Le contrat à terme sur l'indice CAC 40 gagnait 1,39% une trentaine de minutes avant l'ouverture des marchés européens à 07H00 GMT. La veille, le panier des 40 plus grandes valeurs boursières françaises a pris 0,48%, à 8.200,80 points. Le contrat à terme du Dax de Francfort s'inscrit également en nette hausse, prenant 1,33% et celui de la Bourse de Milan montant de 1,66%.

« Avant l'ouverture européenne, les contrats à terme américains et européens évoluent en territoire positif, les indices européens menant la hausse, ce qui montre à quel point les investisseurs européens attendent avec impatience la fin » de la guerre au Moyen-Orient, commente Ipek Ozkardeskaya, analyste chez Swissquote.

Donald Trump a annulé jeudi des frappes américaines prévues le jour même contre l'Iran avant d'assurer qu'un « très bon accord » avait été trouvé, évoquant même une possible signature en Europe dès « ce week-end ». La diplomatie iranienne a toutefois peu après assuré que Téhéran n'avait pas encore décidé s'il était prêt à le signer.

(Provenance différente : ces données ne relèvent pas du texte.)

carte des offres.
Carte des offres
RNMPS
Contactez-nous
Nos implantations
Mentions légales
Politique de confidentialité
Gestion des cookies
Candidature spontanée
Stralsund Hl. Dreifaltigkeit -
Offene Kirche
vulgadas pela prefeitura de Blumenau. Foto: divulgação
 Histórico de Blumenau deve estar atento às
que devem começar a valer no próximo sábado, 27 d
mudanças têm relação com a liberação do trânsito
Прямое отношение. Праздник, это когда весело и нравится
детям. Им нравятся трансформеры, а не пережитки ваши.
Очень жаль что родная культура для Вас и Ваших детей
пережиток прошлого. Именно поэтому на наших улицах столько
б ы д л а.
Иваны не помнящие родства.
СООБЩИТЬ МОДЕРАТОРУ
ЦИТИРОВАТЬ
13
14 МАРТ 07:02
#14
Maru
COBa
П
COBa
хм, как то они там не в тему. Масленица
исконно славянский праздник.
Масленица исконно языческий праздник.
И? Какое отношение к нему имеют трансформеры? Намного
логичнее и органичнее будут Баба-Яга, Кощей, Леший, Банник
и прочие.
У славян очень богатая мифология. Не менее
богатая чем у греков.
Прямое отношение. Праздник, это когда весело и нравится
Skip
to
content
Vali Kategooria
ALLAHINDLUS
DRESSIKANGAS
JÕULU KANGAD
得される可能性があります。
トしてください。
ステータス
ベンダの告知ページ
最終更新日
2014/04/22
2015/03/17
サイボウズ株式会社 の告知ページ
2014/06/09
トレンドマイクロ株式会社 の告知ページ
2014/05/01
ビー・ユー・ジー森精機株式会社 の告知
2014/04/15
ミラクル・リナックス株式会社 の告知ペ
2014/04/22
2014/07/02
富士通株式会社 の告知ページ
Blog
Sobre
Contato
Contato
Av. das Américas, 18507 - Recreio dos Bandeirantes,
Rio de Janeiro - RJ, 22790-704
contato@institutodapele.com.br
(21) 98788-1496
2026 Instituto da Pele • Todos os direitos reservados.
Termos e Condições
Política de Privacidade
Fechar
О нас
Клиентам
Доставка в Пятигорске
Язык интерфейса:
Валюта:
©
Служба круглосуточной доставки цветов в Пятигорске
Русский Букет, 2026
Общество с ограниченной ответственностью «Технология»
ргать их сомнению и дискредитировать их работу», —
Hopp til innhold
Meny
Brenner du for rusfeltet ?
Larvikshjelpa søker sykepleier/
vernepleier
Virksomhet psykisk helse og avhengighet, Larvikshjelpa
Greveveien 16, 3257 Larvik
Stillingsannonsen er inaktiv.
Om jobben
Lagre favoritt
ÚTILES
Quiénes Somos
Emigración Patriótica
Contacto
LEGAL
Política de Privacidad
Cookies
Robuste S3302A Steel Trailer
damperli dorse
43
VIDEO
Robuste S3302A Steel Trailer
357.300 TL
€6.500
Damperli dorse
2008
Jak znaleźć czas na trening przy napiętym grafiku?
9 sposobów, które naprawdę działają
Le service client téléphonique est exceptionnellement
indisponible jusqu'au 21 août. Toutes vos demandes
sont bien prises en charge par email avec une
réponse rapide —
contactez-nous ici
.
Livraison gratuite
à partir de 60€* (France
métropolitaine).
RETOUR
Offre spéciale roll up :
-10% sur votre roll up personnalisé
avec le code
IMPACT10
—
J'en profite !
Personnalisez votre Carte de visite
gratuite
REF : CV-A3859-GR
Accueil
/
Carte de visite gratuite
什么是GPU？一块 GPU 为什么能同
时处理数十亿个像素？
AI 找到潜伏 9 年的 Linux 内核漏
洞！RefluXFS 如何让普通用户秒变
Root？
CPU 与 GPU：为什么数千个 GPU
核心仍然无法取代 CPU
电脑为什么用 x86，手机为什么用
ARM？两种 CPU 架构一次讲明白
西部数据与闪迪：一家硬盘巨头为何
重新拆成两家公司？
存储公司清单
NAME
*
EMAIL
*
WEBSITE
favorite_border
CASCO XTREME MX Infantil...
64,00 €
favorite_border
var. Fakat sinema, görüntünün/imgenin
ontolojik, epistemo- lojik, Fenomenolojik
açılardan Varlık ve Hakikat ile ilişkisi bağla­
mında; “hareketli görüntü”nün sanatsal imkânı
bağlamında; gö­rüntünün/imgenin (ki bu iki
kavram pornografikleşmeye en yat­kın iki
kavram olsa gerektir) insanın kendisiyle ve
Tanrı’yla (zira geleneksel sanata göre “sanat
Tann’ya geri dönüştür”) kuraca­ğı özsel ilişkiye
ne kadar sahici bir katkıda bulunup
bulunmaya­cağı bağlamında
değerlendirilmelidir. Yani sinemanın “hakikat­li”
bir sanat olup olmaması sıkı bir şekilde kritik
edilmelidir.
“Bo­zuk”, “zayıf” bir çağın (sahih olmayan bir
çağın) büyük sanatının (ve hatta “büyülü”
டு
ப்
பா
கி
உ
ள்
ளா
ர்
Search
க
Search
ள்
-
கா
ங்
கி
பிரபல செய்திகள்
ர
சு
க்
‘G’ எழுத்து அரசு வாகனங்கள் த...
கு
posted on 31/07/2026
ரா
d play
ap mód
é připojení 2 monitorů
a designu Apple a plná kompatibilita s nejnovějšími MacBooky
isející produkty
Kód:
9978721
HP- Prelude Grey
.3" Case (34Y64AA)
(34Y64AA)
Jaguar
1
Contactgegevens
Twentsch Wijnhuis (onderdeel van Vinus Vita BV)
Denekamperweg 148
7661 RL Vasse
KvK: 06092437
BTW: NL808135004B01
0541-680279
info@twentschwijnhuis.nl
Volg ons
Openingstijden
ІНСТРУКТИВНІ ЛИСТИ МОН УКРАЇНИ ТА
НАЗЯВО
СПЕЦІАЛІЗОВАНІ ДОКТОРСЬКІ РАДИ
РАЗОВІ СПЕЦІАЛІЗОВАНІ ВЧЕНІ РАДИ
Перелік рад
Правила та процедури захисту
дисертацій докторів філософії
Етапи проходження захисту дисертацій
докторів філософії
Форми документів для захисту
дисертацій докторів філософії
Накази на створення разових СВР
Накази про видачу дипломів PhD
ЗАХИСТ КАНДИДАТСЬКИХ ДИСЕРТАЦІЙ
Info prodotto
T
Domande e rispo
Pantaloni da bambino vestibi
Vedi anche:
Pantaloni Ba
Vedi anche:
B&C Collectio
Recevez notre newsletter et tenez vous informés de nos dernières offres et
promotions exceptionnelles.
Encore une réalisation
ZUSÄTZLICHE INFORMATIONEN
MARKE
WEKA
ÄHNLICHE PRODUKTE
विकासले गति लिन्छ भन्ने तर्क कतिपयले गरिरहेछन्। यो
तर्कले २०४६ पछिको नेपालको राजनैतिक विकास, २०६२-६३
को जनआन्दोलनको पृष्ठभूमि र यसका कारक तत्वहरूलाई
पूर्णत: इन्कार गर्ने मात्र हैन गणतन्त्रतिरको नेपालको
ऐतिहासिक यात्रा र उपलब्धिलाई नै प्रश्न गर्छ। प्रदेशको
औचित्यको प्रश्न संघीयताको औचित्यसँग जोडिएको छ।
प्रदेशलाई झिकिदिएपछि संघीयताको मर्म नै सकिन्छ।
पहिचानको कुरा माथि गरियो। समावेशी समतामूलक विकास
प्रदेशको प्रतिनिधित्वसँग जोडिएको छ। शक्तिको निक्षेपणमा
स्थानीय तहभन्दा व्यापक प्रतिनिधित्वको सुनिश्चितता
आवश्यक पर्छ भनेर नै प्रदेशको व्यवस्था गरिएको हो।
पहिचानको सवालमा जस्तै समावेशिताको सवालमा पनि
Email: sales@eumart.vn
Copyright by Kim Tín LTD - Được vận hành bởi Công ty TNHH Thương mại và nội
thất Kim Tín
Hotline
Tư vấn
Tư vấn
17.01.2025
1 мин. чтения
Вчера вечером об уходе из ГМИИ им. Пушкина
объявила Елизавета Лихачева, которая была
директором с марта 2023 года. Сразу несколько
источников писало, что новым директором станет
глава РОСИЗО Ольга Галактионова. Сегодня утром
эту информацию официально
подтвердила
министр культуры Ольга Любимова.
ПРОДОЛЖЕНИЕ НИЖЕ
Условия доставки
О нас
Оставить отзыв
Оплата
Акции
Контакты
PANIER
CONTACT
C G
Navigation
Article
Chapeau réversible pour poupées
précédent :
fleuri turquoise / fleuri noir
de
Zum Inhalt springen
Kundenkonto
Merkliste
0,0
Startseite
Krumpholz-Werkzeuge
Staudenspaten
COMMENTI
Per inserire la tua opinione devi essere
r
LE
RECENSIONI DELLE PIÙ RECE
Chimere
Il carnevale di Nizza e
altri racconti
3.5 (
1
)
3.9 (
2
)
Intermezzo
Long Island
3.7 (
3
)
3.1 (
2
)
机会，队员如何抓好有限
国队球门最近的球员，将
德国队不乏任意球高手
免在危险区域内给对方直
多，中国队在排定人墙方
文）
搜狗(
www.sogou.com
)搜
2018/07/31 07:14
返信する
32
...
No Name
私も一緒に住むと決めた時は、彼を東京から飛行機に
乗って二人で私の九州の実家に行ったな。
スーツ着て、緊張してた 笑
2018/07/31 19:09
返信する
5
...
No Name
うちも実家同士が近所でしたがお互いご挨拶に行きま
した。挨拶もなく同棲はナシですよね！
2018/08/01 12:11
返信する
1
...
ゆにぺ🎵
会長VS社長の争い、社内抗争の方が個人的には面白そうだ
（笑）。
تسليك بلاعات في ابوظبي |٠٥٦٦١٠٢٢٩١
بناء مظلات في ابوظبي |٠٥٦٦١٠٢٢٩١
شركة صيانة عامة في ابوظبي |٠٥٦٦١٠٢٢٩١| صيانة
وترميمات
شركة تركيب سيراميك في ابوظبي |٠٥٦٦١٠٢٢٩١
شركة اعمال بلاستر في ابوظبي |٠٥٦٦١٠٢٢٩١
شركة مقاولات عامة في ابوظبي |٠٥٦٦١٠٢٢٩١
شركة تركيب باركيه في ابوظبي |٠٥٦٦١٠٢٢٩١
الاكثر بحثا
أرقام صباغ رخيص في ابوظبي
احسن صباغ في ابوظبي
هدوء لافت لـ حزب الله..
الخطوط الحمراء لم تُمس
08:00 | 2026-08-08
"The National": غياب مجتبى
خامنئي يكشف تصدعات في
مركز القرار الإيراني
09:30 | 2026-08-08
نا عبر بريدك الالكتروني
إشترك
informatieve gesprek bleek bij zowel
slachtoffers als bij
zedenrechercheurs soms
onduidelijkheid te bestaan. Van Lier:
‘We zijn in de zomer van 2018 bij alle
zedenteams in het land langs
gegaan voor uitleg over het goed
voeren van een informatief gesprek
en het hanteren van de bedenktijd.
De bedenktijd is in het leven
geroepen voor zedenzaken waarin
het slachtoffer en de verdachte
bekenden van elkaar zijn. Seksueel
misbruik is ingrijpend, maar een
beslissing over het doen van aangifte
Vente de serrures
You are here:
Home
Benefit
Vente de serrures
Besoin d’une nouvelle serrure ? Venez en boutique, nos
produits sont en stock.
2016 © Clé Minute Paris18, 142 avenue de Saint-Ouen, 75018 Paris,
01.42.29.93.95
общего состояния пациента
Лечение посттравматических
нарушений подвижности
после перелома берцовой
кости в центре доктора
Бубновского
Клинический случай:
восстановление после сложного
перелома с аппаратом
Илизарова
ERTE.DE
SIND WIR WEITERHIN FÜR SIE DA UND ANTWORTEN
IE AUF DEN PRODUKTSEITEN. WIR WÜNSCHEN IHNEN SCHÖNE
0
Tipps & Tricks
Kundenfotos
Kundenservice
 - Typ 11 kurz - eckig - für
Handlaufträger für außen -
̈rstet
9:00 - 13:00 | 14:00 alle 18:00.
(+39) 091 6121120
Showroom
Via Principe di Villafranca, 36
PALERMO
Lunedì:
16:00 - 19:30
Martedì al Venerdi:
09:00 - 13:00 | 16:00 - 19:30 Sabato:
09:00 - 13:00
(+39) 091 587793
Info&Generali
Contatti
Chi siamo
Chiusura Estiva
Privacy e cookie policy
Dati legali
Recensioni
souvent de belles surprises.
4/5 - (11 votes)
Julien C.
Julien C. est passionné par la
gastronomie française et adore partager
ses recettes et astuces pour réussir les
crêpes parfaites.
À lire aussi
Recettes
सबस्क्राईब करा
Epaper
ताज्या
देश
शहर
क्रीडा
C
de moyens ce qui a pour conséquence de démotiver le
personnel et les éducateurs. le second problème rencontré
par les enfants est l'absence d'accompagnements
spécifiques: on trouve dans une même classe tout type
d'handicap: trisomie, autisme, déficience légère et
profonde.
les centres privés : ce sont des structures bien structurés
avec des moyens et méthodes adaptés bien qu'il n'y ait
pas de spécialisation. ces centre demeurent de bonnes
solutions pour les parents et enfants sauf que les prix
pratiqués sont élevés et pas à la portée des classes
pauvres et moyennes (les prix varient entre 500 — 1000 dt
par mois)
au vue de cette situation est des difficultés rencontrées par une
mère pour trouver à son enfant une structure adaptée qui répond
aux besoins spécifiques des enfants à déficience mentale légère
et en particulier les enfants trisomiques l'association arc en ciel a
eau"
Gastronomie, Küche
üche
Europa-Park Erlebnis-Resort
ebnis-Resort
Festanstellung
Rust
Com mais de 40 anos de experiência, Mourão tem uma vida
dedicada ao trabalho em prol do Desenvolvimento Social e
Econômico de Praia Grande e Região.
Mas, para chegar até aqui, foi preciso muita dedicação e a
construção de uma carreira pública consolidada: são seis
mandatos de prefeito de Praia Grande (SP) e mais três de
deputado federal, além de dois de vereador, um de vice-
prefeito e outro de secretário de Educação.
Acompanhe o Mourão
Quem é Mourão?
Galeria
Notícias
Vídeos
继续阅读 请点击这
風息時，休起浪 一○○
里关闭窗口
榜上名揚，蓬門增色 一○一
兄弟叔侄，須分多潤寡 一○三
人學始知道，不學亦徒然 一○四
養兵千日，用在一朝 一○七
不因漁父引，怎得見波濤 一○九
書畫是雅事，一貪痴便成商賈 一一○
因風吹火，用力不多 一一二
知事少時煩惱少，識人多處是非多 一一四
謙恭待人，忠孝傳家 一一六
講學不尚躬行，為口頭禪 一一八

« Ce qui est incroyable, c'est qu'après trois mois de ce genre de déclarations, les marchés continuent de réagir à des paroles qui ont peu de substance », souligne Mme Ozkardeskaya. « Pourtant, aucune confirmation ne provient des médias iraniens et rien n'indique que cette fois sera la bonne. » Mais la baisse des cours du pétrole suffit à apaiser les craintes des investisseurs pour le moment.

Derrière l'optimisme des marchés, la Banque centrale européenne (BCE) a relevé ses taux jeudi, signalant qu'elle n'entend pas tolérer durablement une inflation alimentée par le conflit au Moyen-Orient, tout en jugeant la croissance en zone euro résiliente après ce premier tour de vis depuis 2023.

« Il faut toutefois noter que les mouvements de marché observés (...) ont été principalement provoqués par la baisse des prix du pétrole, et non par la décision de la BCE », dont la hausse de taux était déjà largement anticipée, note Mme Ozkardeskaya.

Vers 03H50 GMT à la Bourse de Tokyo, l'indice phare Nikkei progressait de 3,14% à 66 230,81 points après avoir brièvement bondi de plus de 4%. A Séoul, l'indice de référence Kospi s'envolait de 8,25% à 8 404,62 points.